В сравнении с целым миром, что открылся Винсенту в заросшем саду лечебницы Сен-Поль, парижские битвы казались ему далекими и абсурдными. «Разумеется, мы навсегда сохраним некоторое пристрастие к импрессионизму, и все же я чувствую, что постепенно все больше возвращаюсь к тем идеям, которые были близки мне до приезда в Париж», – признавался он брату. Винсент не получал никаких известий от Гогена и Бернара, да и сам не проявлял к ним никакого интереса. Когда до Сен-Поля дошли слухи о бунтарском вернисаже, который Гоген с единомышленниками задумали устроить в «Кафе искусств» синьора Вольпини в противовес официальным мероприятиям Всемирной Парижской выставки 1889 г., Ван Гог едва мог скрыть свое равнодушие: «Склонен полагать, что организовалась еще одна новая секта, не более безгрешная, чем те, что уже существуют… Поистине буря в стакане воды». В конце ноября Винсент признается, что «целый год корпел над небольшими вещами с натуры, едва ли хоть раз вспомнив об импрессионизме или о чем-нибудь еще».
Одной из этих «небольших вещей» была картина, изображавшая клумбу с ирисами. Лиловые цветы, приткнувшиеся у большого куста сирени, едва доходили Винсенту до колен. Чтобы увидеть ирисы в виде растянувшейся вдоль холста стройной процессии из заостренных листьев и венчающих стебли цветов, ему, вероятно, пришлось лечь на землю. Минимум фона, ни уголка неба и тонкая полоска земли на переднем плане – в стройном шествии увенчанных цветами бесчисленных стеблей и глянцевитых листьев воплотилось все буйное изобилие весны. На картине мирно соседствовали импрессионистский мазок, обведенные отчетливым клуазонистским контуром плоскости цвета, выразительный контраст ирисов и растущих по соседству бархатцев – все, чем художник увлекался в прошлом. Но теперь он ничего не стремится доказать. «У меня нет никаких других идей, кроме мысли, что пшеничное поле или кипарис достойны самого пристального созерцания», – заявлял Винсент. Вместо того чтобы тратить время на размышления и споры, он предпочитал «отправиться искать спокойствия в созерцании стебля травы, еловой ветки, пшеничного колоса».
Фиолетовый цвет ирисов был цветом обретенной Винсентом безмятежности. Он словно писал картину своей жизни, и фиолетовый, который он выбрал, чтобы изобразить новую, отшельническую жизнь в стенах лечебницы Сен-Поль, был тем самым дополнительным цветом, которого требовал желтый обожженных солнцем арльских дней. Покой и умиротворение укромного уголка горной долины, переданные оттенками фиолетового, сиреневого, бледно-лилового, пурпурного, – лучшего контраста к отчаянию и смуте Желтого дома было не придумать.

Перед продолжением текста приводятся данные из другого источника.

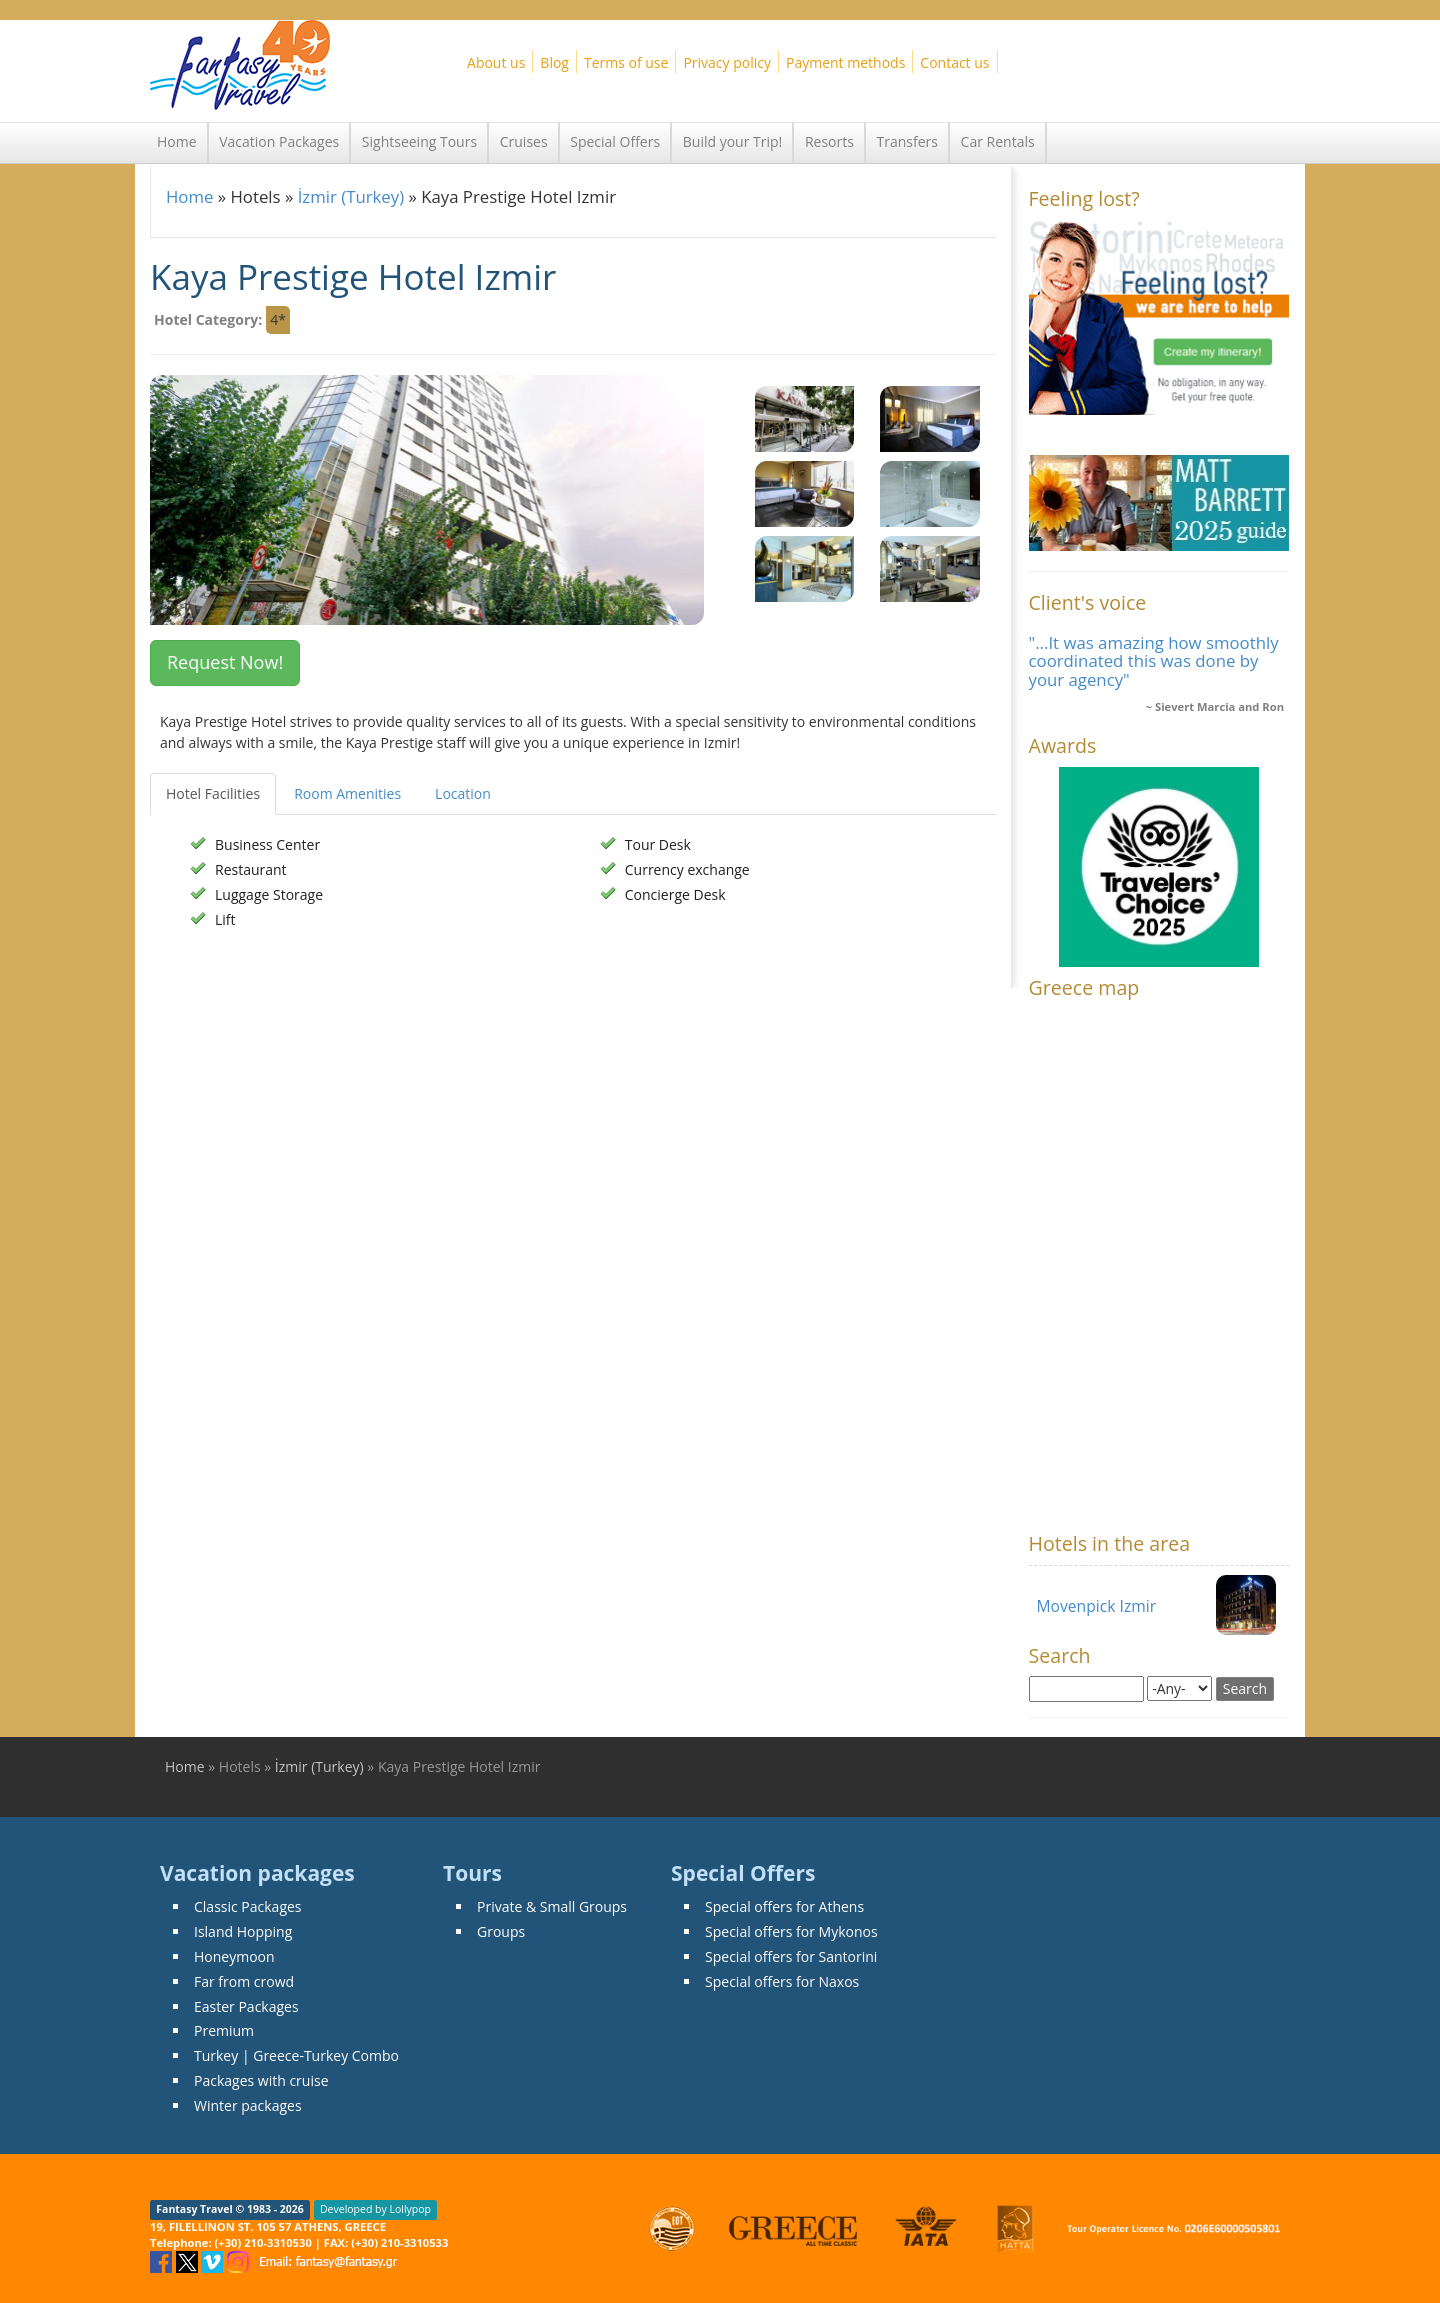 The width and height of the screenshot is (1440, 2303). What do you see at coordinates (243, 1931) in the screenshot?
I see `Island Hopping` at bounding box center [243, 1931].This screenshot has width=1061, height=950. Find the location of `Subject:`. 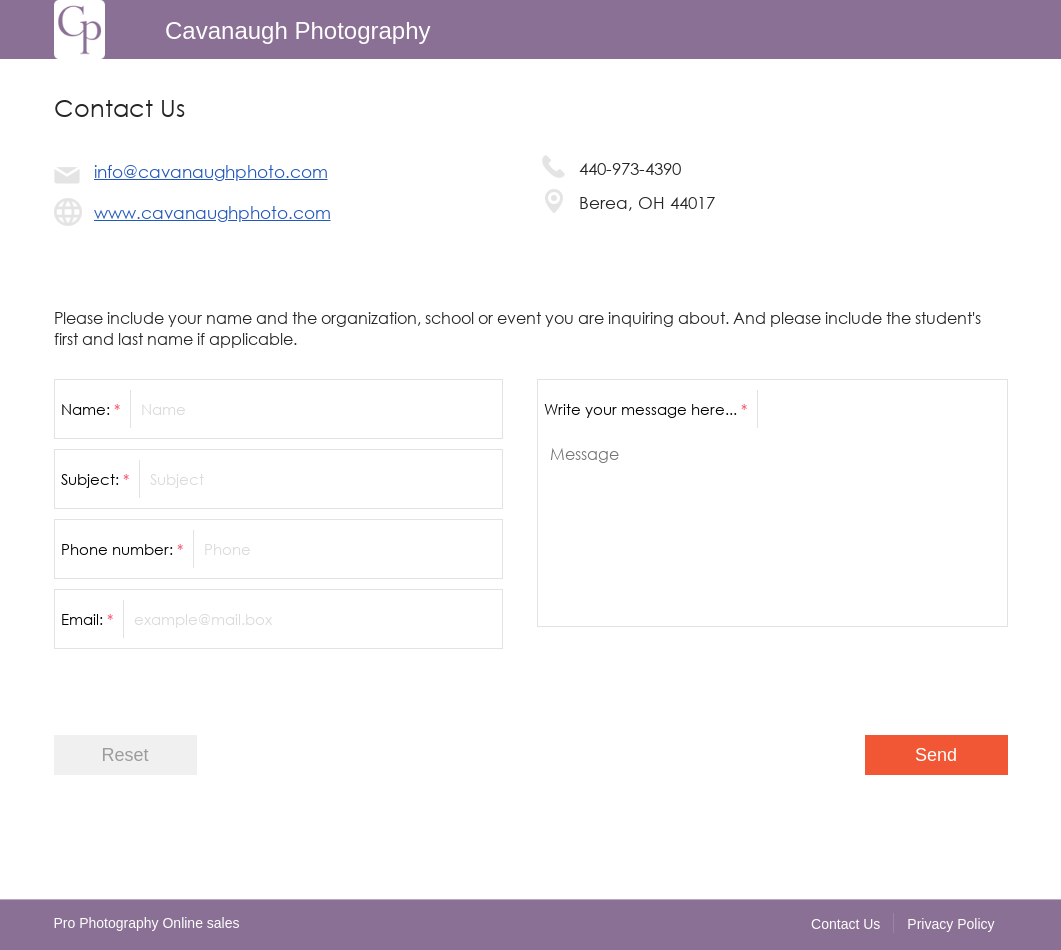

Subject: is located at coordinates (95, 479).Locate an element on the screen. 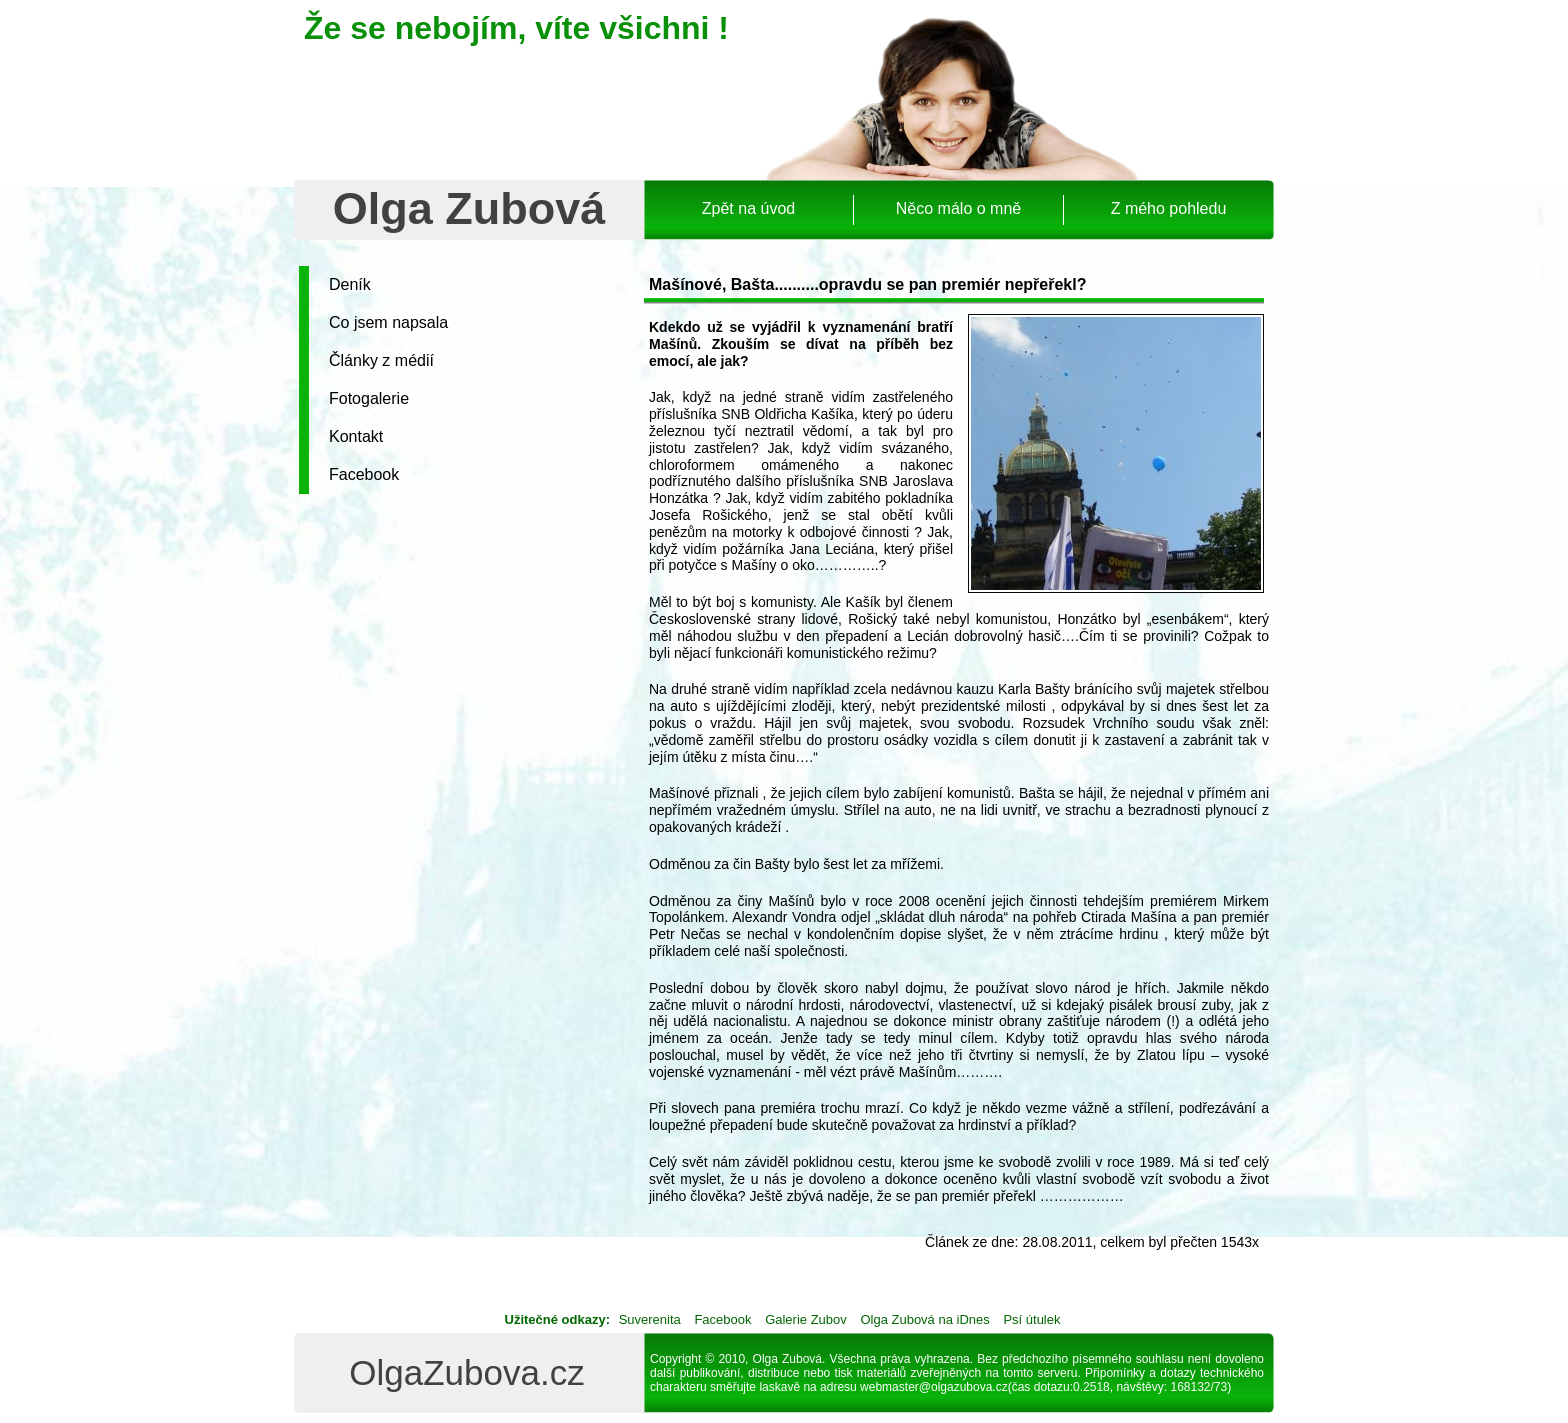 This screenshot has height=1423, width=1568. Psí útulek is located at coordinates (1031, 1319).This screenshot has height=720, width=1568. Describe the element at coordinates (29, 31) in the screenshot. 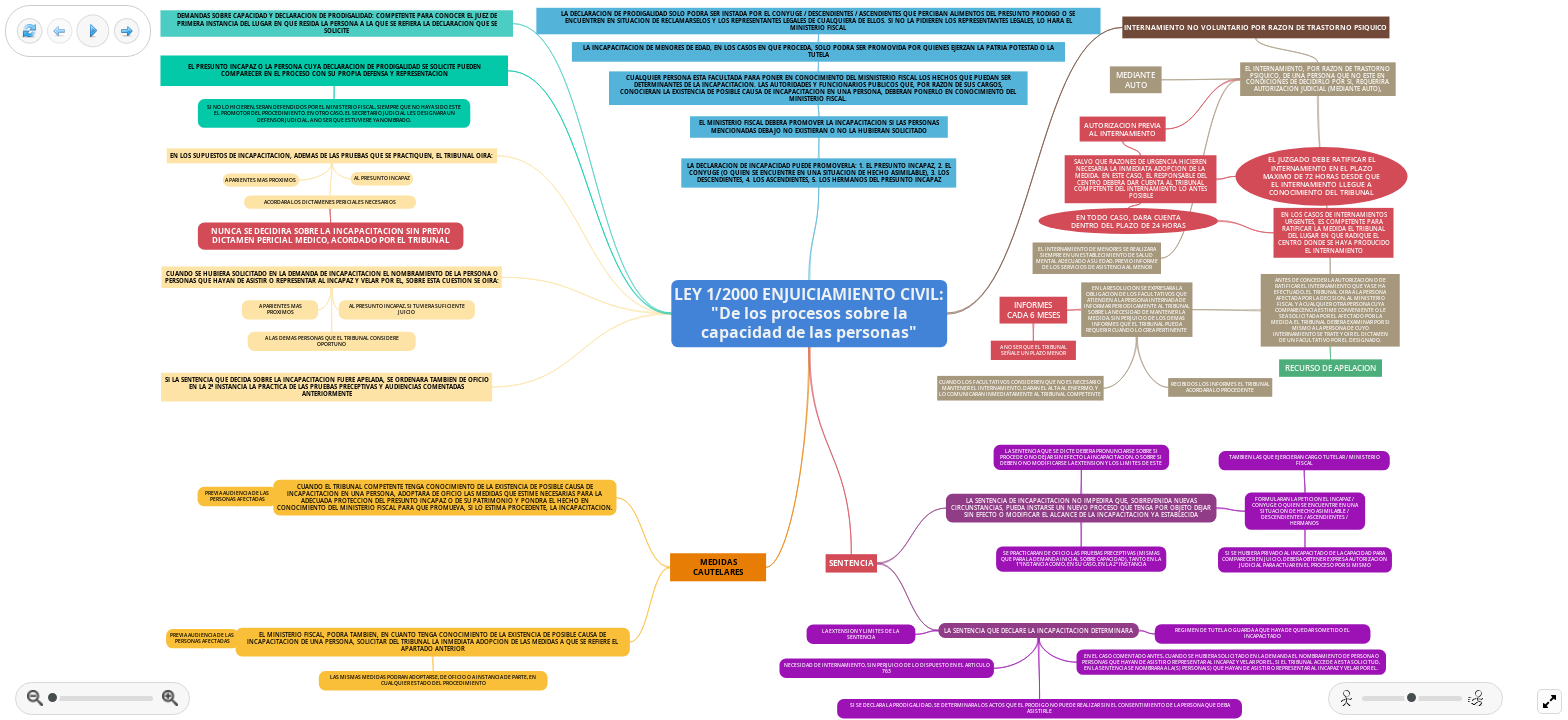

I see `[Reset view]` at that location.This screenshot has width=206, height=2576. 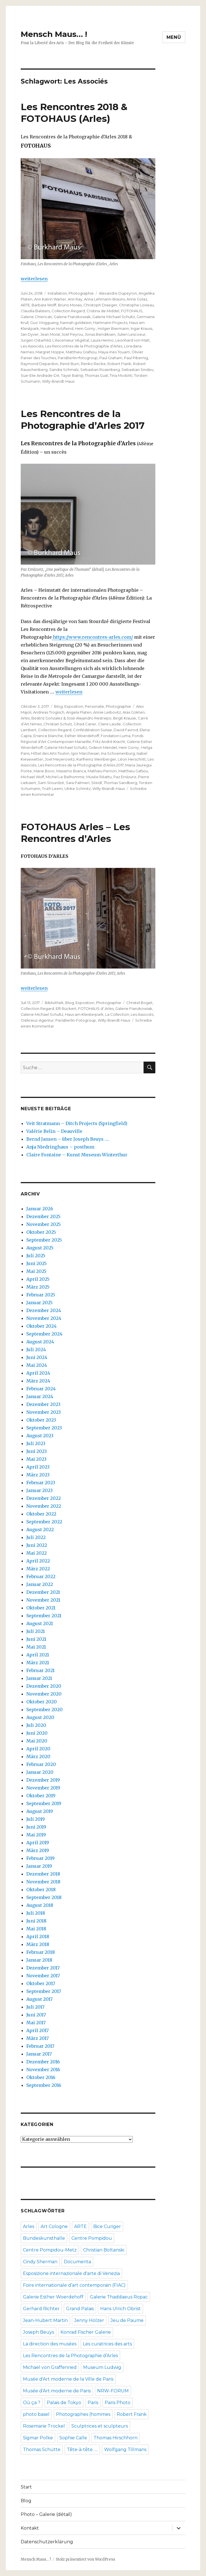 What do you see at coordinates (103, 747) in the screenshot?
I see `Gideon Mendel` at bounding box center [103, 747].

Таковы были первые же картины, которые Винсент выставил на просушку в дверном проеме новой мастерской. Перенося на холст вид из окна своей спальни, художник видел лишь лавандовое небо, лавандовые холмы и поле по-весеннему зеленой пшеницы – еще один
Увлеченный поиском идеального баланса тончайших полутонов, Винсент обратился на десятилетия, а то и столетия назад. «Испытываю соблазн снова начать работать простыми цветами, – признавался Винсент брату, – охрой, например». Винсент вспоминал монохромные пейзажи гиганта Золотого века Яна ван Гойена и палевые оттенки живописи своего давнего любимца Жоржа Мишеля – оба они сумели использовать «нежные лиловатые тона вечернего неба» и охристые акценты, создавая полотна совершенной безмятежности. Винсент попробовал применить уроки старых мастеров, написав пейзаж с садовой тропинкой, бегущей вдоль охристого фасада лечебницы под сенью красновато-желтых листьев, и просвечивающим сквозь листву небом глубокого лилового цвета. Когда Пейрон разрешил Винсенту покидать пределы сада (но не территорию лечебницы), художник установил мольберт на огороженном поле, которое расстилалось за окном его спальни, – как раз вовремя, чтобы успеть ухватить момент, когда зеленая пшеница становится золотой. В письме к сестре он любовно описывал, как охра спелых колосьев с «теплыми оттенками хлебной корочки» выделяется на фоне «дальних пурпурных и голубоватых холмов и неба цвета незабудок».